TRY IT: Everything from the first line of the material below through the line containing "Negotiate Smartly" must be retyped exactly, and nothing past it.

++++ DATA FOR ANALYSIS ++++

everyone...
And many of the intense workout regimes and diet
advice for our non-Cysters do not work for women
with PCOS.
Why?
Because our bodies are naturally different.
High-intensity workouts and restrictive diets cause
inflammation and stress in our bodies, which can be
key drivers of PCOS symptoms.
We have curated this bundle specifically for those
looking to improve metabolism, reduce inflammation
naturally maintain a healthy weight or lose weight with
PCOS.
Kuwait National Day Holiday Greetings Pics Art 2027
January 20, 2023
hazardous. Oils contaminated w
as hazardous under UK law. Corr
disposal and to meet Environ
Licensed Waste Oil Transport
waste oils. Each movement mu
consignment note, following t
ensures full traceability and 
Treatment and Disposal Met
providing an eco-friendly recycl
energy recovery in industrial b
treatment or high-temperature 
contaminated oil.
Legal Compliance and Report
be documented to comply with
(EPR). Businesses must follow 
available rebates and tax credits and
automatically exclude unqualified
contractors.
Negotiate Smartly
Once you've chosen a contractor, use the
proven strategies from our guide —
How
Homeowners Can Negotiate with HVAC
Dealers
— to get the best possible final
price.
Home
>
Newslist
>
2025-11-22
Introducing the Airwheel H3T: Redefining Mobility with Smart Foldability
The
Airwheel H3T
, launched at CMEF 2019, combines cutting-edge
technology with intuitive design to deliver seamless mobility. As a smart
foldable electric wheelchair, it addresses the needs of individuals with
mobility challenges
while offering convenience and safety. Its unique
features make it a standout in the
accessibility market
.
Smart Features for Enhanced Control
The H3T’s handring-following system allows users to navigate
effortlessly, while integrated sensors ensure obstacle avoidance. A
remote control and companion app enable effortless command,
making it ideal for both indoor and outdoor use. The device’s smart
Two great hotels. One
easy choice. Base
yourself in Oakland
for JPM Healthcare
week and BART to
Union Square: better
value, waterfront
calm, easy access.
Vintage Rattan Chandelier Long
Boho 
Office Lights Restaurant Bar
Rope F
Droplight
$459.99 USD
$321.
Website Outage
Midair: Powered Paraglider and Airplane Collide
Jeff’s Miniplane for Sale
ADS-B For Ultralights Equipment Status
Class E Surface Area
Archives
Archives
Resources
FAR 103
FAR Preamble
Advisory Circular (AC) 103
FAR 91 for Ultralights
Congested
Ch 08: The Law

++++

EXERCISE RESPONSE:
everyone...
And many of the intense workout regimes and diet
advice for our non-Cysters do not work for women
with PCOS.
Why?
Because our bodies are naturally different.
High-intensity workouts and restrictive diets cause
inflammation and stress in our bodies, which can be
key drivers of PCOS symptoms.
We have curated this bundle specifically for those
looking to improve metabolism, reduce inflammation
naturally maintain a healthy weight or lose weight with
PCOS.
Kuwait National Day Holiday Greetings Pics Art 2027
January 20, 2023
hazardous. Oils contaminated w
as hazardous under UK law. Corr
disposal and to meet Environ
Licensed Waste Oil Transport
waste oils. Each movement mu
consignment note, following t
ensures full traceability and 
Treatment and Disposal Met
providing an eco-friendly recycl
energy recovery in industrial b
treatment or high-temperature 
contaminated oil.
Legal Compliance and Report
be documented to comply with
(EPR). Businesses must follow 
available rebates and tax credits and
automatically exclude unqualified
contractors.
Negotiate Smartly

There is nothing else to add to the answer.